Holding into a stock of motherboards is a difficult thing if you don't know if 90% of them would be obsolete soon
Posted on Reply
#3
Vayra86
I think the real question at this point is whether Intel itself still knows what they had decided earlier. Their roadmap is starting to look like politics, go left today, go right tomorrow, in a desperate bid to please the audience.

Inb4 the first guy that comes in saying 'they already planned and announced this more than a year ago'
Posted on Reply
#4
DeathtoGnomes
its a conspiracy with motherboard makers

Intel:we nedz pofitz
MBmaker:make a new chip for a new socket?

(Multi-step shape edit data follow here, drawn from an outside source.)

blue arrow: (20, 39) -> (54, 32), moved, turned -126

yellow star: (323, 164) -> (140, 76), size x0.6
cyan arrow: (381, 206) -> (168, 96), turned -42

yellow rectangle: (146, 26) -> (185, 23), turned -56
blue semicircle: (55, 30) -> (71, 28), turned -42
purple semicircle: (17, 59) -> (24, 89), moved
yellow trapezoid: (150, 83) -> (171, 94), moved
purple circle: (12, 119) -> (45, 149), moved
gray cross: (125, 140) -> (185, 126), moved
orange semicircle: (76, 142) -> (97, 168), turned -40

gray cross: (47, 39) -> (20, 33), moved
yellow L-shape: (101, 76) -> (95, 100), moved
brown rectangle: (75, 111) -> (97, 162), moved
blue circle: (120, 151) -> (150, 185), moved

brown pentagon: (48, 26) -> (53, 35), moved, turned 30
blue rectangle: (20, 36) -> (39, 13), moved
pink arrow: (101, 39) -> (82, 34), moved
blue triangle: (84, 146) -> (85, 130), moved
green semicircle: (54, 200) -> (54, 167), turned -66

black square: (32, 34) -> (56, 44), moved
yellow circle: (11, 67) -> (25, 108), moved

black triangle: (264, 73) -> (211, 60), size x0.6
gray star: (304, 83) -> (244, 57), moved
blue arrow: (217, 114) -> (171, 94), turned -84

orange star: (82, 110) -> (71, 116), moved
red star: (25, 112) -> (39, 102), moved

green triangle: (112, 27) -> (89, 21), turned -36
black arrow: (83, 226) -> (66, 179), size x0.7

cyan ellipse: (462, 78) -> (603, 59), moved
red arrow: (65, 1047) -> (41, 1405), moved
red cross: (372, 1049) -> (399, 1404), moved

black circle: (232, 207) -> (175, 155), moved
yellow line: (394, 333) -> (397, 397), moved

Intel: is it that time again??
MBmaker:we nedz profitz.
Intel:O'tay spanky.
Posted on Reply
#5
newtekie1
Semi-Retired Folder
Why do I have the feeling that the only real difference is the socket has been re-wired to support the 6-core processors, and the name change on the chipset is just to make identifying compatibility easy.
Posted on Reply
#6
DeathtoGnomes
newtekie1Why do I have the feeling that the only real difference is the socket has been re-wired to support the 6-core processors, and the name change on the chipset is just to make identifying compatibility easy.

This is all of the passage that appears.